[[ Provided data, beginning ]]

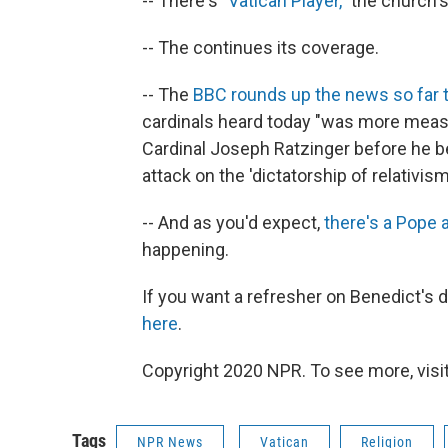
-- There's
"Vatican Player,"
the church's
-- The continues its coverage.
-- The
BBC rounds up the news so far 
cardinals heard today "was more measu
Cardinal Joseph Ratzinger before he b
attack on the 'dictatorship of relativism.
-- And as you'd expect,
there's a Pope 
happening.
If you want a refresher on Benedict's d
here
.
Copyright 2020 NPR. To see more, visit
Tags
NPR News
Vatican
Religion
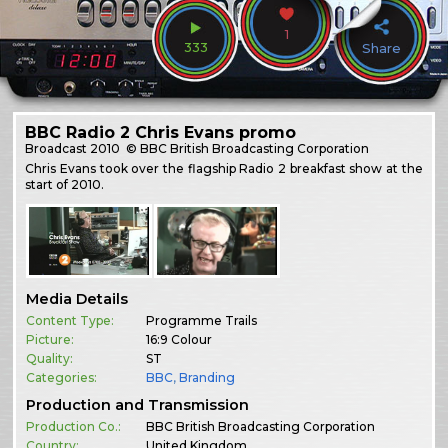
1
333
Share
BBC Radio 2 Chris Evans promo
Broadcast
2010
© BBC British Broadcasting Corporation
Chris Evans took over the flagship Radio 2 breakfast show at the
start of 2010.
Media Details
Content Type:
Programme Trails
Picture:
16:9 Colour
Quality:
ST
Categories:
BBC
,
Branding
Production and Transmission
Production Co.:
BBC British Broadcasting Corporation
Country:
United Kingdom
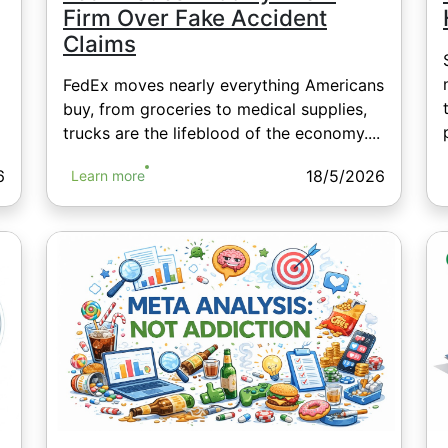
Firm Over Fake Accident
Claims
FedEx moves nearly everything Americans
buy, from groceries to medical supplies,
trucks are the lifeblood of the economy....
6
18/5/2026
Learn more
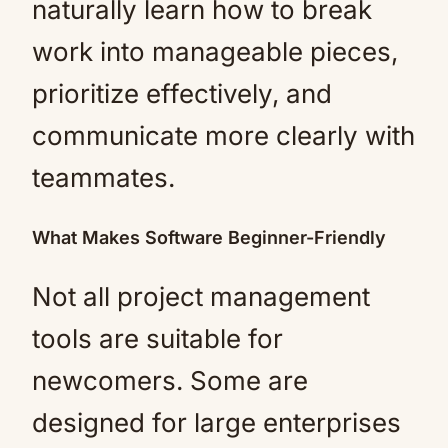
naturally learn how to break
work into manageable pieces,
prioritize effectively, and
communicate more clearly with
teammates.
What Makes Software Beginner-Friendly
Not all project management
tools are suitable for
newcomers. Some are
designed for large enterprises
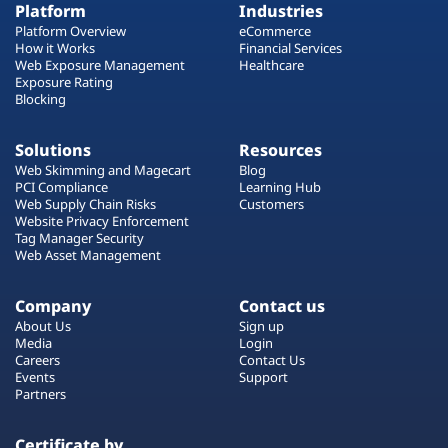
Platform
Industries
Platform Overview
eCommerce
How it Works
Financial Services
Web Exposure Management
Healthcare
Exposure Rating
Blocking
Solutions
Resources
Web Skimming and Magecart
Blog
PCI Compliance
Learning Hub
Web Supply Chain Risks
Customers
Website Privacy Enforcement
Tag Manager Security
Web Asset Management
Company
Contact us
About Us
Sign up
Media
Login
Careers
Contact Us
Events
Support
Partners
Certificate by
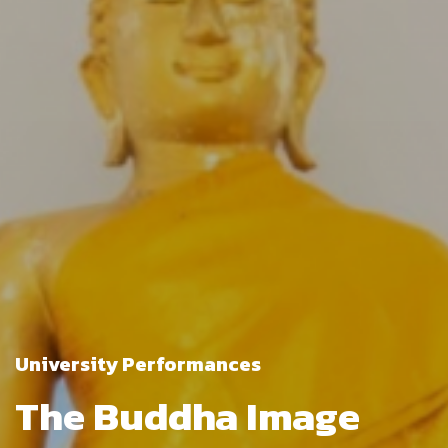
University Performances
The Buddha Image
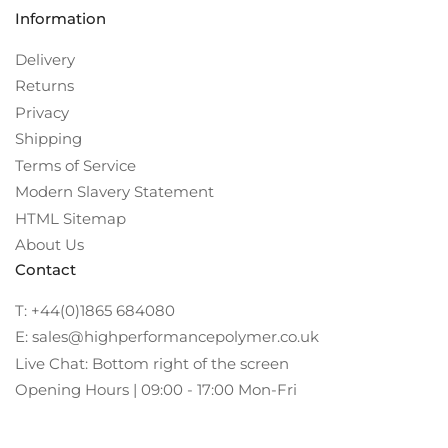
Information
Delivery
Returns
Privacy
Shipping
Terms of Service
Modern Slavery Statement
HTML Sitemap
About Us
Contact
T: +44(0)1865 684080
E: sales@highperformancepolymer.co.uk
Live Chat: Bottom right of the screen
Opening Hours | 09:00 - 17:00 Mon-Fri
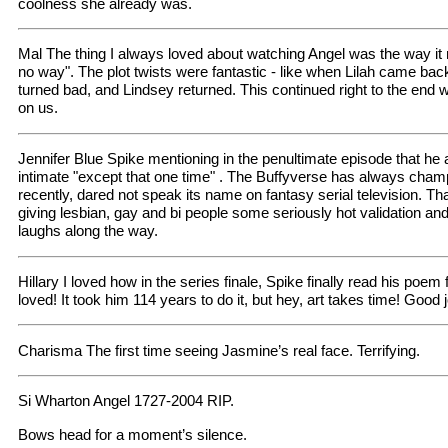
coolness she already was.
Mal The thing I always loved about watching Angel was the way i
no way". The plot twists were fantastic - like when Lilah came ba
turned bad, and Lindsey returned. This continued right to the end w
on us.
Jennifer Blue Spike mentioning in the penultimate episode that he
intimate "except that one time" . The Buffyverse has always champi
recently, dared not speak its name on fantasy serial television. Than
giving lesbian, gay and bi people some seriously hot validation and
laughs along the way.
Hillary I loved how in the series finale, Spike finally read his poem 
loved! It took him 114 years to do it, but hey, art takes time! Good 
Charisma The first time seeing Jasmine’s real face. Terrifying.
Si Wharton Angel 1727-2004 RIP.
Bows head for a moment’s silence.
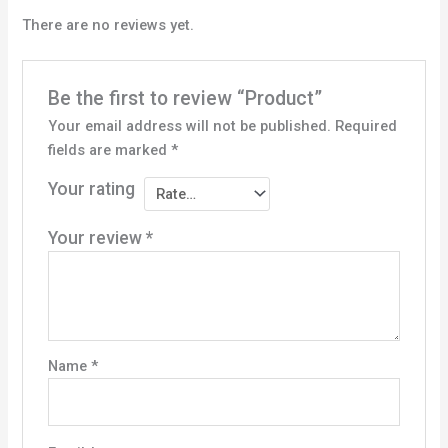
There are no reviews yet.
Be the first to review “Product”
Your email address will not be published.
Required
fields are marked
*
Your rating
Your review
*
Name
*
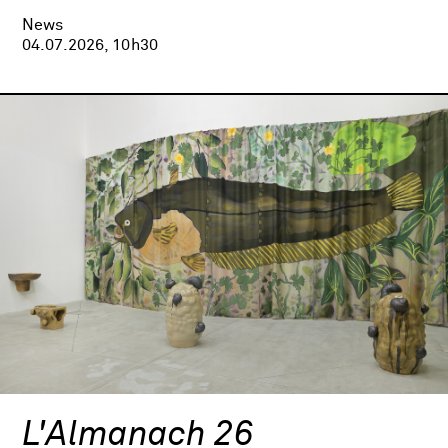
News
04.07.2026, 10h30
L'Almanach 26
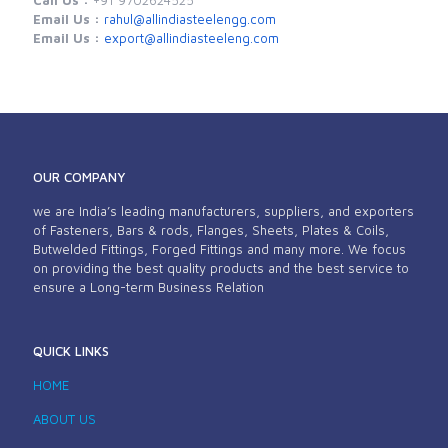
Email Us :
rahul@allindiasteelengg.com
Email Us :
export@allindiasteeleng.com
OUR COMPANY
we are India’s leading manufacturers, suppliers, and exporters
of Fasteners, Bars & rods, Flanges, Sheets, Plates & Coils,
Butwelded Fittings, Forged Fittings and many more. We focus
on providing the best quality products and the best service to
ensure a Long-term Business Relation
QUICK LINKS
HOME
ABOUT US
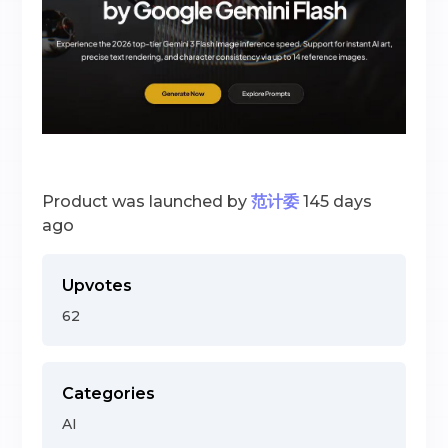
Product was launched by
范计委
145 days
ago
Upvotes
62
Categories
AI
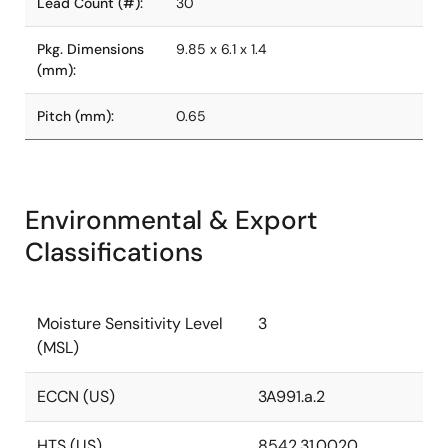
Lead Count (#):
30
Pkg. Dimensions
9.85 x 6.1 x 1.4
(mm):
Pitch (mm):
0.65
Environmental & Export
Classifications
Moisture Sensitivity Level
3
(MSL)
ECCN (US)
3A991.a.2
HTS (US)
8542.31.0020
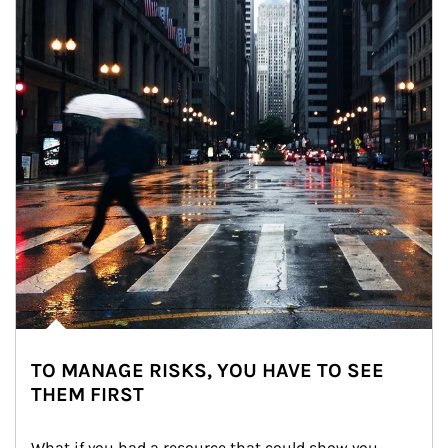
TO MANAGE RISKS, YOU HAVE TO SEE
THEM FIRST
What if you had a resource that could show you 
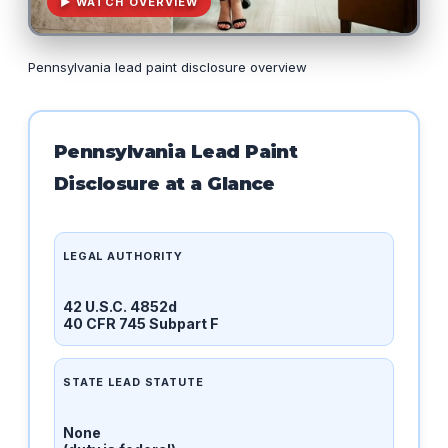
▶ WATCH OVERVIEW
Pennsylvania lead paint disclosure overview
Pennsylvania Lead Paint
Disclosure at a Glance
LEGAL AUTHORITY
42 U.S.C. 4852d
40 CFR 745 Subpart F
STATE LEAD STATUTE
None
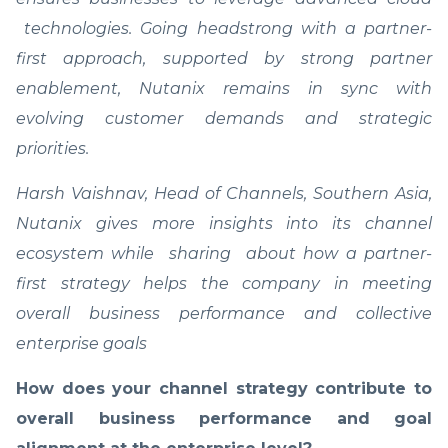
technologies. Going headstrong with a partner-
first approach, supported by strong partner
enablement, Nutanix remains in sync with
evolving customer demands and strategic
priorities.
Harsh Vaishnav, Head of Channels, Southern Asia,
Nutanix gives more insights into its channel
ecosystem while sharing about how a partner-
first strategy helps the company in meeting
overall business performance and collective
enterprise goals
How does your channel strategy contribute to
overall business performance and goal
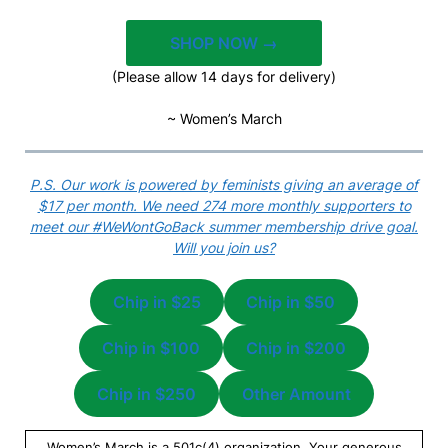
SHOP NOW →
(Please allow 14 days for delivery)
~ Women’s March
P.S. Our work is powered by feminists giving an average of
$17 per month. We need 274 more monthly supporters to
meet our #WeWontGoBack summer membership drive goal.
Will you join us?
Chip in $25
Chip in $50
Chip in $100
Chip in $200
Chip in $250
Other Amount
Women’s March is a 501c(4) organization. Your generous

[[ Provided data, end ]]

> Exercise aim
Where a line of the entries contains the word "Evans", copy that line.

> Problem solution
BBC Radio 2 Chris Evans promo
Chris Evans took over the flagship Radio 2 breakfast show at the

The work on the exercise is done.